Participating is a way to “give back” to her community, said Malone, who sat, calm and still, on a recent Thursday as study coordinator Audrey Kuehl sank the injection into Malone’s left shoulder.
“She was fast. It was no pain, and it was fine,” Malone said.
Half of the patients in the trial will receive two doses, 28 days apart, of the Moderna vaccine, called mRNA-1273. It uses a snippet of the genetic code of the coronavirus, not the virus itself, to instruct cells to produce a protein that triggers an immune response to protect against infection. The other half will receive a placebo, or saline dummy shot.
Three study coordinators at the Medford clinic, Kuehl among them, know which patients receive which dose, but the information is kept from volunteers and other staff members — including Kerwin, the principal investigator.
Participants who receive the vaccine may experience some side effects, such as redness at the injection site, muscle soreness, fatigue or headache, Kerwin said. “It’s a sign the vaccine is working with your immune system,” he said.

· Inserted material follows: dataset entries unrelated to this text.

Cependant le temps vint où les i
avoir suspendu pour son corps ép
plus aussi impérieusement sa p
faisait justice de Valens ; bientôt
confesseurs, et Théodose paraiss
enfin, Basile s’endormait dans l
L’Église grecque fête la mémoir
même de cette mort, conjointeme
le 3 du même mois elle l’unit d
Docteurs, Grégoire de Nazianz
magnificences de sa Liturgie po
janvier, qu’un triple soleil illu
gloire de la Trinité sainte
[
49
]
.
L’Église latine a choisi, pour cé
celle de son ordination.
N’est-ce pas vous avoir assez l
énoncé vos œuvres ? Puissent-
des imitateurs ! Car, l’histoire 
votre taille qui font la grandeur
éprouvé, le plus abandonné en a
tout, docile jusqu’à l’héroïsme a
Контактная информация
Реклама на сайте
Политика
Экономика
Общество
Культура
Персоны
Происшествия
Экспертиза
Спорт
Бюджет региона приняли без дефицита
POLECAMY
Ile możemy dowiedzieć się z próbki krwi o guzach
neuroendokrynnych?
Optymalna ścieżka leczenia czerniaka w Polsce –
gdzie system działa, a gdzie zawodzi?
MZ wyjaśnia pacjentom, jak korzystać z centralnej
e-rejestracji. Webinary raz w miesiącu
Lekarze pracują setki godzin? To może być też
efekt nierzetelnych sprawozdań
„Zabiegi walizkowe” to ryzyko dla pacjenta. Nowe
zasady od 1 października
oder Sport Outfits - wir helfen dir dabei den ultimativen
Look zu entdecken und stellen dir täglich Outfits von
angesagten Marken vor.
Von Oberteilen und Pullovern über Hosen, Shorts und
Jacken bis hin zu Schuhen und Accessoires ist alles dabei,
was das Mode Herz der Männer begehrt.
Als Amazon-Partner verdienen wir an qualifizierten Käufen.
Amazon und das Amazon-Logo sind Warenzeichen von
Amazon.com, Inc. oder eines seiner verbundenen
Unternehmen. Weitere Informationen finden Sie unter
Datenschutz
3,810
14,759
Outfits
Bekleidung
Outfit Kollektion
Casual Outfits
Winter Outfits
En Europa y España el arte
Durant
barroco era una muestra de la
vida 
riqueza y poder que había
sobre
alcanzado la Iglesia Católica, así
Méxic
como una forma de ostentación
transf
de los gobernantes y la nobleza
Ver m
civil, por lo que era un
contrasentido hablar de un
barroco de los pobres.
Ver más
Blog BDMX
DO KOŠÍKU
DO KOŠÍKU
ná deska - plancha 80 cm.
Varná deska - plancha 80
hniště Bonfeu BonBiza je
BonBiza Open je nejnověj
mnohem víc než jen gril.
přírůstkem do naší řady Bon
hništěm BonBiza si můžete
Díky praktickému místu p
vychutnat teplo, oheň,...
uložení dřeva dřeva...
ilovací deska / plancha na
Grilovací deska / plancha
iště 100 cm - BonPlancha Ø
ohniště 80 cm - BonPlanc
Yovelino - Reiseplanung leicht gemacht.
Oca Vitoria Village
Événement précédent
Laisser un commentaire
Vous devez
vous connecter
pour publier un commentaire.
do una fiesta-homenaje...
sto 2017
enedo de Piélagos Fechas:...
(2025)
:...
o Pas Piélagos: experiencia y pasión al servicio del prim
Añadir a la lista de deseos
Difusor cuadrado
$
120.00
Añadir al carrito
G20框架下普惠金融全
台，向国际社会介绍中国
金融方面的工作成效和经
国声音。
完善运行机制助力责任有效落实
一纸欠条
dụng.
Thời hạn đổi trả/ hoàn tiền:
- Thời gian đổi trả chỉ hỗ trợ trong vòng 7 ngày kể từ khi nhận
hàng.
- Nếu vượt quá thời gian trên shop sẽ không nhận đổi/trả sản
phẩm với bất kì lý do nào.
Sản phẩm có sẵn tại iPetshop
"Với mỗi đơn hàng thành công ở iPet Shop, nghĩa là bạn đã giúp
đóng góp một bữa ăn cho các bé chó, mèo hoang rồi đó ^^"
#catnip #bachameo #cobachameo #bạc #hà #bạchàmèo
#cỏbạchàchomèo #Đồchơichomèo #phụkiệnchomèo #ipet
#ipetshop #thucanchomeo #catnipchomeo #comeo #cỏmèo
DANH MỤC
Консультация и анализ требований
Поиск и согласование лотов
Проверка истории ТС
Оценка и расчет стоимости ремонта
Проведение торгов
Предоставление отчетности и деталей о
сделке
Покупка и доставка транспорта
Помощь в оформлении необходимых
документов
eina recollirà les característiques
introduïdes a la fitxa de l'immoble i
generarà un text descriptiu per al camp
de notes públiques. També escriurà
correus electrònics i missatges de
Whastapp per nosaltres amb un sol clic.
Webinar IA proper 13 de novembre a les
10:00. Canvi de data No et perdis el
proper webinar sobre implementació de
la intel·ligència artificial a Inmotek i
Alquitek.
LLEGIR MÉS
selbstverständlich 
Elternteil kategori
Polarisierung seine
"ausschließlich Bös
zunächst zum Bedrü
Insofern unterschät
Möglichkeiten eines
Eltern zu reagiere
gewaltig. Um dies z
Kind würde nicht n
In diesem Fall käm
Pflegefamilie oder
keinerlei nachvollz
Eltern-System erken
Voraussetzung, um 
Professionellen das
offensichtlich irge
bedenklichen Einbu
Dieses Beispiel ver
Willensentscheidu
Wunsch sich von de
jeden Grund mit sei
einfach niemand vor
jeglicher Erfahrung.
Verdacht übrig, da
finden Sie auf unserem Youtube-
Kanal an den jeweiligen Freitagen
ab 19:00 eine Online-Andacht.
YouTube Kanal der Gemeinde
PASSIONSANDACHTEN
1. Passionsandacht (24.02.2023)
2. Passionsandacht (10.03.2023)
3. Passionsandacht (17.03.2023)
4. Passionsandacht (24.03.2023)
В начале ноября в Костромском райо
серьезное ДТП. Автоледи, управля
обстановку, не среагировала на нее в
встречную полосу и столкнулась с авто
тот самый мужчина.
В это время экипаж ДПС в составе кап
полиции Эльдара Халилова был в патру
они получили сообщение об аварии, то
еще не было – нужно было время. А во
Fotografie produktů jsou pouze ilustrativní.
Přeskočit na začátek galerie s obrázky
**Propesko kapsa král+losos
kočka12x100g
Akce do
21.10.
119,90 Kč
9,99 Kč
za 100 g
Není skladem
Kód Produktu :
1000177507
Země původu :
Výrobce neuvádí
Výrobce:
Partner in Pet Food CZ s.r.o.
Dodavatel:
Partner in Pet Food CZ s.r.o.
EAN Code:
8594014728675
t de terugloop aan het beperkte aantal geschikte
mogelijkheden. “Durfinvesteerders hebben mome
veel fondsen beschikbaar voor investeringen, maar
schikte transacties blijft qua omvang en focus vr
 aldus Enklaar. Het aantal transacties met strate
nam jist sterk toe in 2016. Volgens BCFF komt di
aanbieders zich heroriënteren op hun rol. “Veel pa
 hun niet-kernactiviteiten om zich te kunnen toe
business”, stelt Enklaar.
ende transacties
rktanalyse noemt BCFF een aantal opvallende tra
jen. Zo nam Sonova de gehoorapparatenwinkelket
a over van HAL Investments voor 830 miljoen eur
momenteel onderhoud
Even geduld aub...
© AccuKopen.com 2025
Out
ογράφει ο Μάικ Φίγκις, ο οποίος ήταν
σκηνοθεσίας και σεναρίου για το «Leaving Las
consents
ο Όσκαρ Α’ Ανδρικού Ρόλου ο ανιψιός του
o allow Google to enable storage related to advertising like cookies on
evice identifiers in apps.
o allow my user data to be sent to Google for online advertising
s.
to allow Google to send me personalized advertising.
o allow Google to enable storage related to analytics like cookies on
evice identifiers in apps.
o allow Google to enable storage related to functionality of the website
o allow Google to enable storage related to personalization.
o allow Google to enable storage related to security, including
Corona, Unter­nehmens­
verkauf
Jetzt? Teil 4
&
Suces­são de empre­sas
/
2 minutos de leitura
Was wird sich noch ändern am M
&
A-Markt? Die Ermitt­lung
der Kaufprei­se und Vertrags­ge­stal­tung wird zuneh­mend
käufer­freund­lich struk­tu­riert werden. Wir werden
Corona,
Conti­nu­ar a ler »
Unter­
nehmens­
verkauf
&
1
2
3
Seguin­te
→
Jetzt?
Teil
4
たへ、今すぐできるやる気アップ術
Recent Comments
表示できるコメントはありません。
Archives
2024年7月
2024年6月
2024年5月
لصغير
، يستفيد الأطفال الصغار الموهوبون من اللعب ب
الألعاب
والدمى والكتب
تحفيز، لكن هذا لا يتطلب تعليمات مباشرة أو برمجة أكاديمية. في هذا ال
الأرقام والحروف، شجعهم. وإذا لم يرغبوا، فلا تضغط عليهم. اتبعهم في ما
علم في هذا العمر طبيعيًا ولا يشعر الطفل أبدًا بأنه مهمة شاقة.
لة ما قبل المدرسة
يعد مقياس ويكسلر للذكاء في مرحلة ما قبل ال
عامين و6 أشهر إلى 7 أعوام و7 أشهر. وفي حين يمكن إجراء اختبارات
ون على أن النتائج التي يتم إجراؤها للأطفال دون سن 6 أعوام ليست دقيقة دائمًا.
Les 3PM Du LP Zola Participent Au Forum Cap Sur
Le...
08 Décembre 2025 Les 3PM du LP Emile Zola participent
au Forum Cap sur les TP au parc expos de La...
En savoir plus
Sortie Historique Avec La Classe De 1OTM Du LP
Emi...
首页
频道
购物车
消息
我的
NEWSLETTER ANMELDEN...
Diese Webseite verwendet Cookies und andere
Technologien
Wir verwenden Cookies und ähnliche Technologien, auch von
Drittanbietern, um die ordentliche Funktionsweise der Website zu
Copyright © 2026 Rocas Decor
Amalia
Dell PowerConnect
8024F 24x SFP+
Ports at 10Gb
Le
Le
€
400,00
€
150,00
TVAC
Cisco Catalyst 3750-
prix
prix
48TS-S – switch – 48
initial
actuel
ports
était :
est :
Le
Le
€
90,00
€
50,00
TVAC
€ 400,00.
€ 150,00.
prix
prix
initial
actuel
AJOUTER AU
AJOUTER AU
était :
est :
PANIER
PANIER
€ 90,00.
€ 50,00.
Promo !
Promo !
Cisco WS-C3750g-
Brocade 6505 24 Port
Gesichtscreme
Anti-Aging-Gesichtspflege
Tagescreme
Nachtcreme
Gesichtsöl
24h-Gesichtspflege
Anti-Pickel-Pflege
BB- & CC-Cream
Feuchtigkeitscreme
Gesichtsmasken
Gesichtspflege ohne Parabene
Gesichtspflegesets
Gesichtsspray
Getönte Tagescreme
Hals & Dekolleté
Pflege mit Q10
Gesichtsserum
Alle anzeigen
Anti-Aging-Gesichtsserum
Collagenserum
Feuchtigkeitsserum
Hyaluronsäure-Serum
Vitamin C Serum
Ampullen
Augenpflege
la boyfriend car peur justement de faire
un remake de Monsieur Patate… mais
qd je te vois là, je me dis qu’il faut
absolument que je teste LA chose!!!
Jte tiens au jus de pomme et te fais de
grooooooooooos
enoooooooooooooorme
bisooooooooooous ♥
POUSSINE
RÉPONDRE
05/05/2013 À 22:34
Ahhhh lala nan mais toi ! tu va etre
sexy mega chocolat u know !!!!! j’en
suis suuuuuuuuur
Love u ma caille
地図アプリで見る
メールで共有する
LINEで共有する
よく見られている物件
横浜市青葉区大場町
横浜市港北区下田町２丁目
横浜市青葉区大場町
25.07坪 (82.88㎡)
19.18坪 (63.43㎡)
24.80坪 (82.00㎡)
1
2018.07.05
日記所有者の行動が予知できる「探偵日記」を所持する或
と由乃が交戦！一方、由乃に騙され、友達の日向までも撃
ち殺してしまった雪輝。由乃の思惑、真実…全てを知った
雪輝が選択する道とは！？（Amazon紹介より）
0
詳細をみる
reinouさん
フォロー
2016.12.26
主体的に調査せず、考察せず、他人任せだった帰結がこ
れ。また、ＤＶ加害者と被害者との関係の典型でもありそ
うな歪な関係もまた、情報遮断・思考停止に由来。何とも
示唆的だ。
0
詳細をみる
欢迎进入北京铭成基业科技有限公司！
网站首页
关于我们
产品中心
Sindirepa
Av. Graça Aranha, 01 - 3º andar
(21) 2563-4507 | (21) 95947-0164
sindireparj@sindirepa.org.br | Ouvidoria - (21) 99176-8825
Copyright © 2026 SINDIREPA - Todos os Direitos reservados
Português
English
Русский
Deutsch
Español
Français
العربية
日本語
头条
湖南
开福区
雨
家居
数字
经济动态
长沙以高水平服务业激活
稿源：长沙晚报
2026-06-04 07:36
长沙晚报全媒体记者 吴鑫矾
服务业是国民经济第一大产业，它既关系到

Four days after her first injection, Malone was disappointed to report no reaction at all. “I am bummed, totally bummed,” she said. “I have no symptoms. I think I got the placebo.”
That may not be true, of course. Even if it is, Malone said, she’s happy to participate in an effort that may help stop the deadly virus.
“This a global pandemic,” she said. “What can I do to help?”
The study will run for two years so that investigators can track the longer-term effects of the vaccine. Malone will keep a diary of her temperature and symptoms, if any, and have regular blood tests to determine whether she has antibodies to the virus.
Kerwin is optimistic about the chances the Moderna vaccine will work, agreeing with Dr. Anthony Fauci, the nation’s top infectious disease expert, who predicted the study could demonstrate efficacy by November or December. Kerwin estimates that the vaccine could prove 90% effective, though outside infectious disease experts said it’s far too soon to tell.
Even if the trial shows the vaccine is successful, it would take months longer to produce and deliver enough injections for the U.S. and beyond.
As he enrolls patients and awaits data, Kerwin said, he’s mindful of the real-world implications of his work. His mother, in her 90s, lives in a Denver nursing home where, so far, there have been no cases of COVID-19. But the threat looms.
The tragedy of the pandemic has underscored the promise of science — and the interconnectedness of people far beyond this small corner of Oregon.
“Immunology has never been more fascinating than it is today,” he said. “This is a year that reminds us we cannot live in isolation and do not live in isolation from the world.”